Caravan for Peace demands an end to drug war violence
A mix of activists and families of drug war violence victims demanding justice for the disappeared and murdered drew the Caravan for Peace’s tour to a close the evening of Sept. 12 in Washington, D.C.
The 6,000 mile, 27-day route brought the stories of family members living in the ruthless drug war’s grasp to national attention, forcing the US to take accountability for its role in the violence. The project began when founder and poet Javier Sicilia’s son and his friends were murdered in March 2011.
Before marching to Malcolm X park, victims of gun violence spoke out in solidarity with the family members grieving.

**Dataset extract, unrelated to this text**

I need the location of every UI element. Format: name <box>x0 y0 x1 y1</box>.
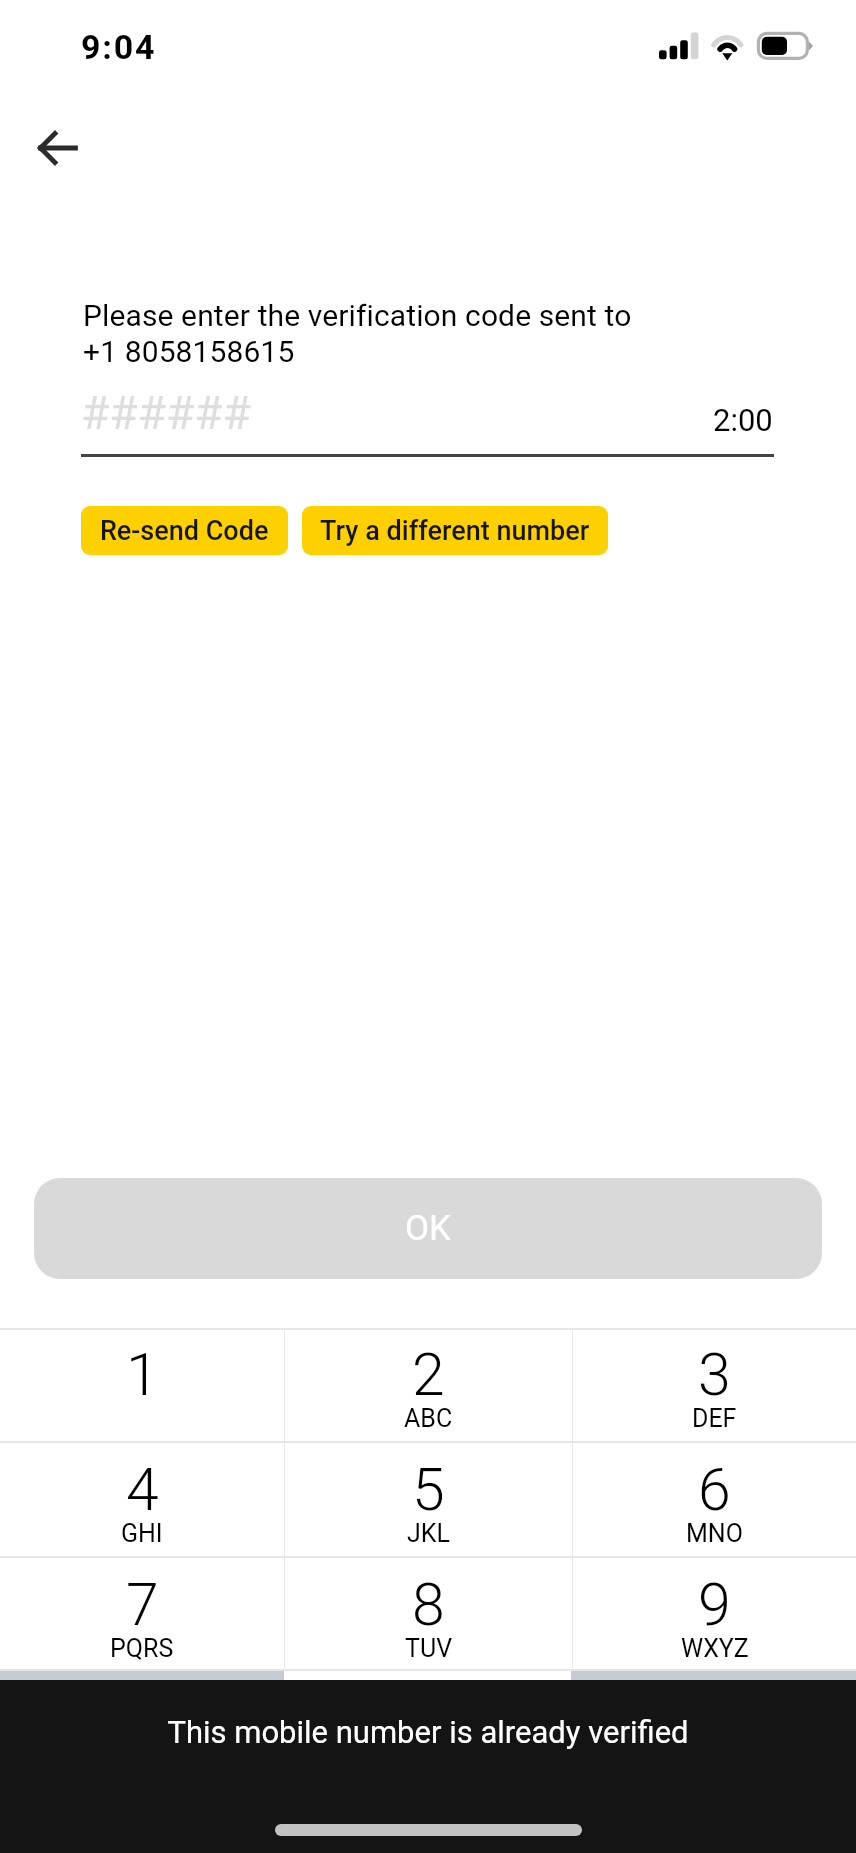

Mothers held recent photographs of their children who have been mutilated, burned with acid, beheaded, raped or who have disappeared without a trace.
Local social justice advocates walked to the Mexican consulate alongside Caravan members, as they silently tied white ribbons on the outside gate in remembrance of all victims of violence in Mexico.
Not only has the drug war failed in its attempt to reduce drug demand and end drug cartel violence, each year becomes deadlier and deadlier for Mexico.
- In 2010, there were 11,583 drug-related murders in Mexico.
- 70 percent of guns confiscated authorities are traced to the US within the past three years.
- The US National Drug Intelligence Center reported in 2008 that between $19 billion and $30 billion had poured into Mexico from the US.
- 3,103 lives were taken by violence in Ciudad, Juarez in 2010 alone.
- Since 2006, nearly 38,000 have been murdered and tens of thousands more have disappeared.